5, adrenocorticotropic hormone and immunosuppressants: usually not used. For heavy patients combined with cardiogenic shock, lethal arrhythmias such as third-degree atrioventricular block or ventricular tachycardia, myocardial biopsy confirmed as chronic autoimmune myocardial inflammatory response, should be applied early and in adequate doses. Methylprednisolone 15-30 mg/kg for 1 to 3 days and then change to prednisone, or dexamethasone 0.5-1 mg/kg for 1 week and then gradually reduce the dose, or prednisone 2 mg/kg in three oral doses, and then gradually reduce the dose to 0.3 mg/kg after 1 to 2 weeks and maintain for 16 to 20 weeks. Immunosuppressant can be chosen from cycloheximide.
6.Anti-heart failure treatment.
(1) Fast-acting diuretics (tachyphylaxis 1mg/kg, 1 to 2 times a day)

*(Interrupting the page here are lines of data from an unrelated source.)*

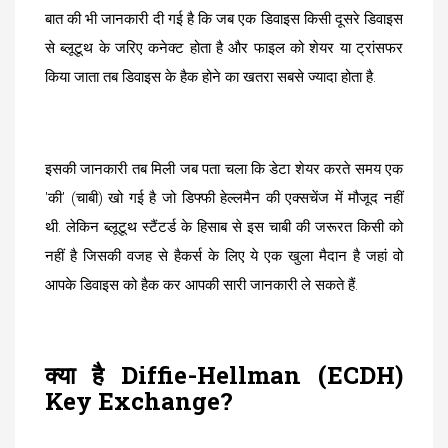
बात की भी जानकारी दी गई है कि जब एक डिवाइस किसी दूसरे डिवाइस
से ब्लूटूथ के जरिए कनेक्ट होता है और फाइल को शेयर या ट्रांसफर
किया जाता तब डिवाइस के हैक होने का खतरा सबसे ज्यादा होता है.
इसकी जानकारी तब मिली जब पता चला कि डेटा शेयर करते समय एक
'की' (चाबी) खो गई है जो डिफ्फी हेल्लमैन की एक्सचेंज में मौजूद नहीं
थी. लेकिन ब्लूटूथ स्टैंटर्ड के हिसाब से इस चाबी की जरूरत किसी को
नहीं है जिसकी वजह से हैकर्स के लिए ये एक खुला मैदान है जहां वो
आपके डिवाइस को हैक कर आपकी सारी जानकारी ले सकते हैं.
क्या है Diffie-Hellman (ECDH)
Key Exchange?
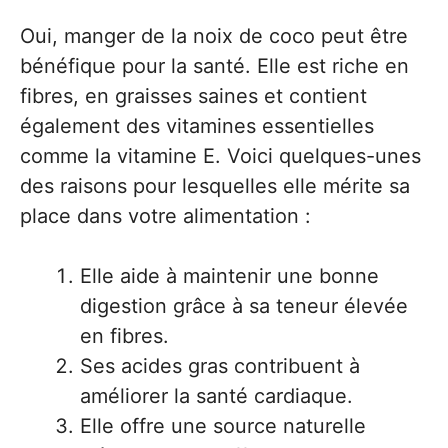
Oui, manger de la noix de coco peut être
bénéfique pour la santé. Elle est riche en
fibres, en graisses saines et contient
également des vitamines essentielles
comme la vitamine E. Voici quelques-unes
des raisons pour lesquelles elle mérite sa
place dans votre alimentation :
Elle aide à maintenir une bonne
digestion grâce à sa teneur élevée
en fibres.
Ses acides gras contribuent à
améliorer la santé cardiaque.
Elle offre une source naturelle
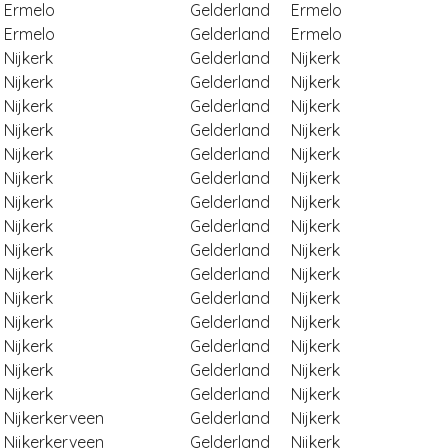
Ermelo
Gelderland
Ermelo
Ermelo
Gelderland
Ermelo
Nijkerk
Gelderland
Nijkerk
Nijkerk
Gelderland
Nijkerk
Nijkerk
Gelderland
Nijkerk
Nijkerk
Gelderland
Nijkerk
Nijkerk
Gelderland
Nijkerk
Nijkerk
Gelderland
Nijkerk
Nijkerk
Gelderland
Nijkerk
Nijkerk
Gelderland
Nijkerk
Nijkerk
Gelderland
Nijkerk
Nijkerk
Gelderland
Nijkerk
Nijkerk
Gelderland
Nijkerk
Nijkerk
Gelderland
Nijkerk
Nijkerk
Gelderland
Nijkerk
Nijkerk
Gelderland
Nijkerk
Nijkerk
Gelderland
Nijkerk
Nijkerkerveen
Gelderland
Nijkerk
Nijkerkerveen
Gelderland
Nijkerk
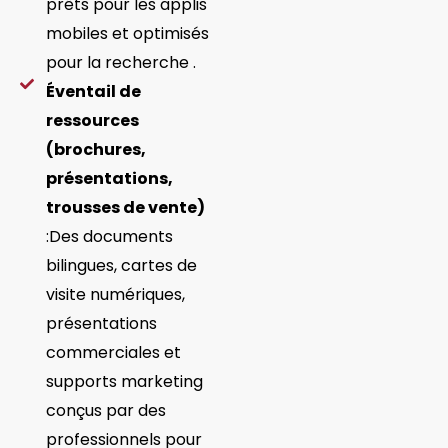
prêts pour les applis
mobiles et optimisés
pour la recherche .
Éventail de
ressources
(brochures,
présentations,
trousses de vente)
:Des documents
bilingues, cartes de
visite numériques,
présentations
commerciales et
supports marketing
conçus par des
professionnels pour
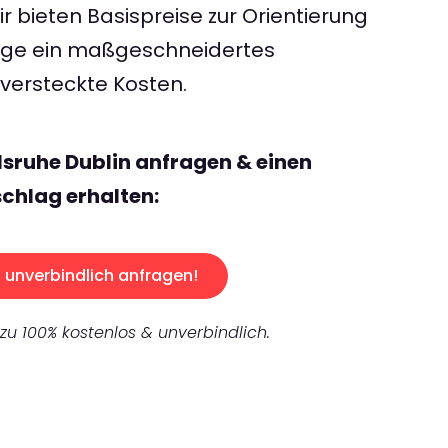
 bieten Basispreise zur Orientierung
rage ein maßgeschneidertes
ersteckte Kosten.
lsruhe Dublin anfragen & einen
chlag erhalten:
unverbindlich anfragen!
 zu 100% kostenlos & unverbindlich.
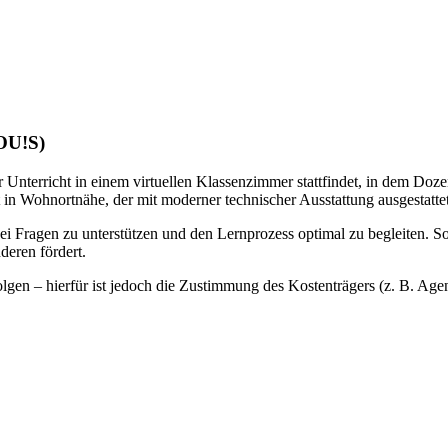
LOU!S)
 Unterricht in einem virtuellen Klassenzimmer stattfindet, in dem Doze
 in Wohnortnähe, der mit moderner technischer Ausstattung ausgestattet 
bei Fragen zu unterstützen und den Lernprozess optimal zu begleiten. S
deren fördert.
gen – hierfür ist jedoch die Zustimmung des Kostenträgers (z. B. Agentu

(2) fast-acting positive inotropic drugs, such as dobutamine or dobutamine, are beneficial in seriously ill children.
(3) Oxygen and bed rest.
(4) Use digitalis with caution, especially in progressively deteriorating children, because the inflamed myocardium is very sensitive to digitalis, use only 1/2 of the usual dose, and ECG testing is required early in the application; and pay attention to potassium chloride supplementation to avoid digitalis toxicity. If serious arrhythmias or other signs of digitalis toxicity appear, stop using it.
7. Angiotensin II-converting enzyme inhibitors such as captopril are beneficial for children in the acute phase of the disease.